Writer: Alan Bennett
Director: Florence Carr-Jones
History and performance merge in Alan Bennett’s The History Boys as a group of grammar school boys in Sheffield take extra lessons in manipulating and contorting history in order to pass their Oxbridge entry test and interview. Glassroom Company offers up a slightly cramped and chaotic production at the Old Red Lion Theatre that underplays the sexual abuse of teenagers groped by one of their teachers but emphasises Bennett’s still shining script.
The History Boys is an examination and celebration of different forms of intelligence; the traditional school learning that helps pupils pass standard exams, and the cultural and social, literary education, the knowledge of everything from Now Voyager and twentieth-century poets to pop music and Carry On films that underpin real, eclectic appreciation and substance. In Florence Carr-Jones’s production, this direct comparison between the methods of teachers Hector and Irwin is clear, and the side-by-side that Bennett presents feels intimate in the small Old Red Lion space as these minds of impressionable young adults are shaped by their devotion to older, seemingly wiser men.

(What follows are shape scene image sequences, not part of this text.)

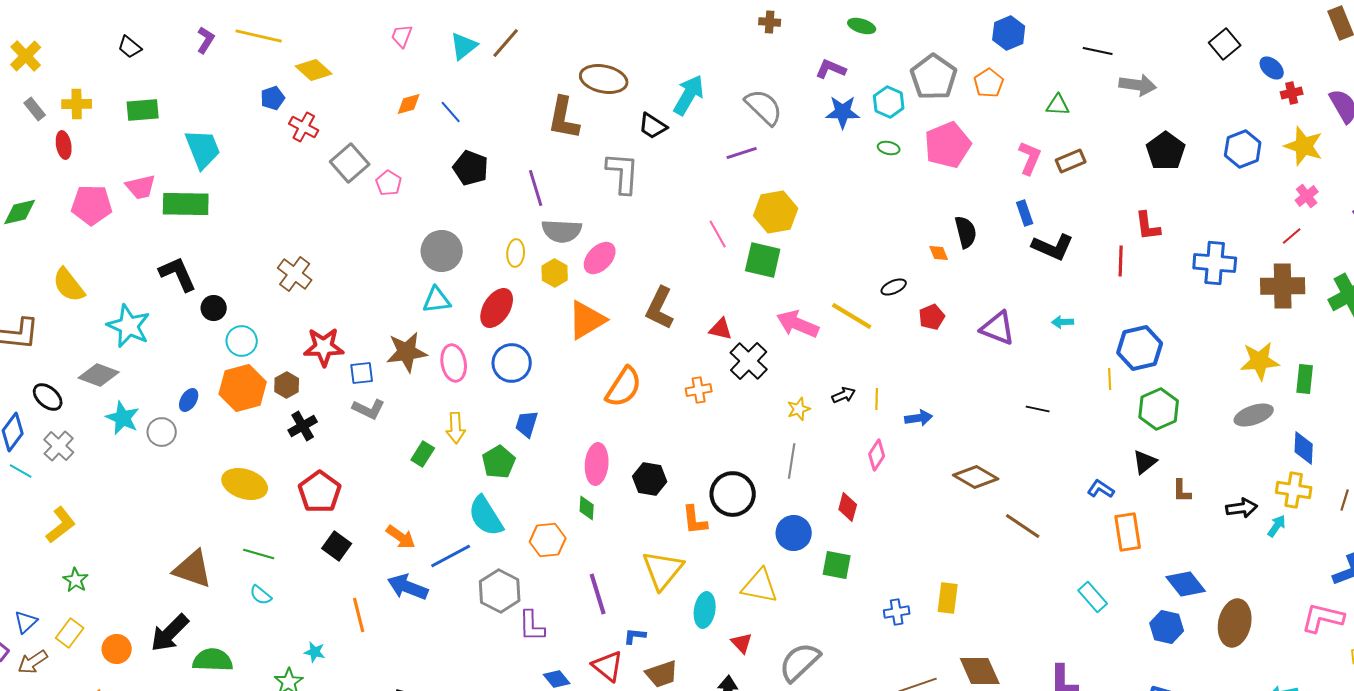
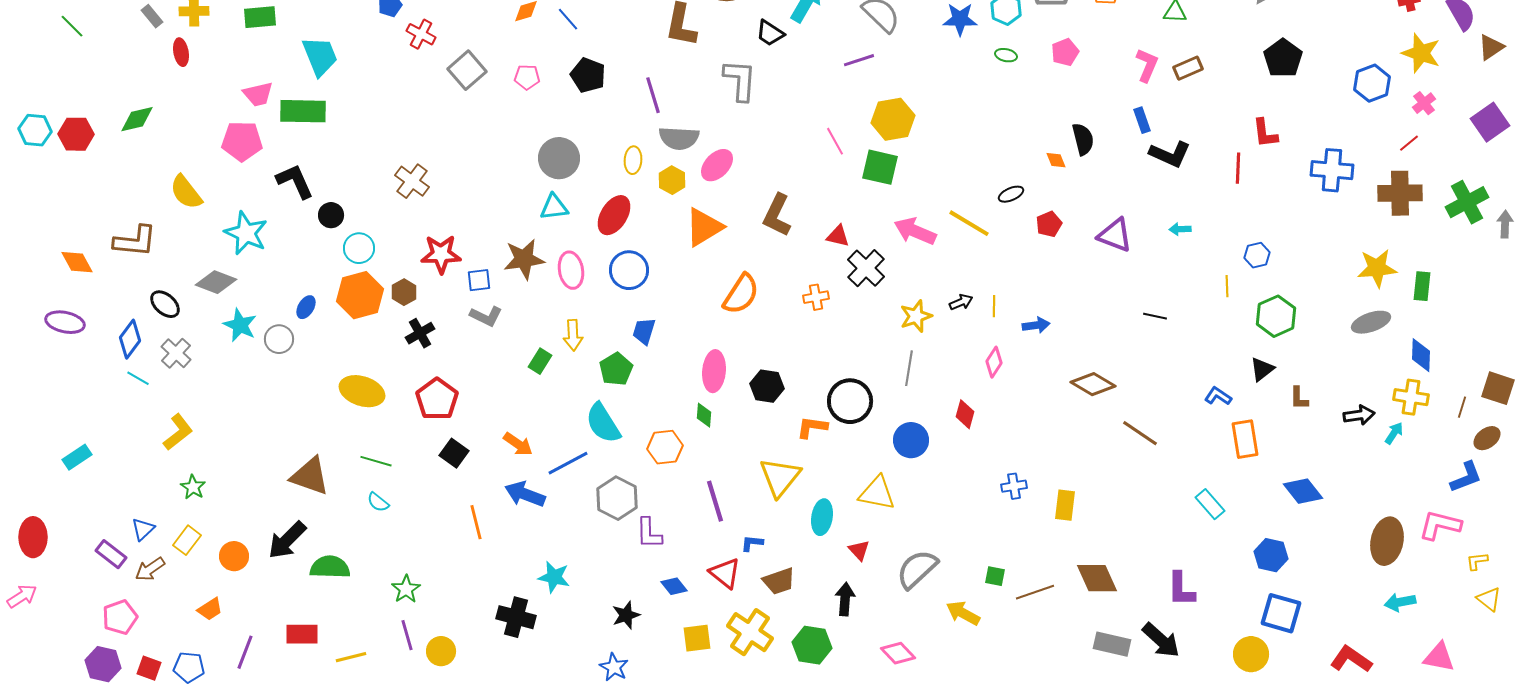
pink pentagon: (948, 145) -> (1065, 52), size x0.6
blue hexagon: (1243, 149) -> (1372, 83), moved
pink pentagon: (389, 183) -> (527, 77), moved, turned -30
pink pentagon: (92, 205) -> (242, 141), moved
blue hexagon: (1140, 348) -> (1257, 255), size x0.6
yellow star: (799, 409) -> (916, 316), size x1.4
orange L-shape: (695, 520) -> (812, 427), turned 104
green square: (837, 565) -> (995, 576), moved, size x0.7
blue cross: (897, 612) -> (1014, 486), moved
brown ellipse: (1235, 623) -> (1387, 541), moved
blue hexagon: (1167, 627) -> (1271, 555), moved
cyan star: (315, 652) -> (554, 577), moved, size x1.5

Carr-Jones’ approach is largely representative, a central platform which becomes the classrooms, corridors and offices in which Bennett’s expansive tale takes place. Yet, with a full house and a dozen cast members, some of the character clarity is lost, especially over the extended 2-hour and 45-minute running time. The camaraderie of the boys is well played but other than the sexually rapacious but perhaps not charismatic enough Dakin (Jake Dove) and his devotee Posner (Jack Calver), the rest of the class feel less well defined than previous productions, a melee of rowdy male voices all delivering the writer’s sharp lines but never individually distinct enough to invest in separately – here they all just sound like Bennett.

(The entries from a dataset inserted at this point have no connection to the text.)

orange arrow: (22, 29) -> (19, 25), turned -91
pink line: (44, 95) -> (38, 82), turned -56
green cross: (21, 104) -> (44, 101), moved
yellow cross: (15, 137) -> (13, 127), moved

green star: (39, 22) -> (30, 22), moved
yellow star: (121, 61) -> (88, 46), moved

Ultimately, Glassroom Company need a little more space to deliver the combination of physical theatre, music and narrative, and as the cast charge about the interpretation does feel restrained in every sense. This is most notable in the interpretation of Hector, performed by Duncan Hess as a muted, bumbling figure, lacking the eccentric charisma that makes him a favourite with the boys. Times have changed since the play was written but this production chooses not to engage with Hector’s predatory side, the potential danger he might pose and while Bennett’s story plays out as written, the implication of his physical abuse become only words, never evident in the glee the character might express in the presence of his attentive pupils or the physical proximity he would certainly insist on.
Carr-Jones’ production is far more successful in its casting of Irwin, the radical thinker whose different but no less persuasive influence grows on the boys and the audience as the weeks of cramming unfold. Leonardo Shaw is a notable Irwin, plagued by his own self-consciousness but adept at turning history on its head, so the scenes discussing new approaches to clichéd questions are some of the best. The extent to which Irwin also starts to compromise himself as he becomes attached to his charges is also well developed, as his methods earn their adoration while creating considerable conflict in himself.
The History Boys remains one of Bennett’s finest pieces of writing, and Glassroom Company largely do it justice, but more than two decades after it first appeared, productions do need to engage more with the ambiguous and formative teacher-pupil relationships that it presents.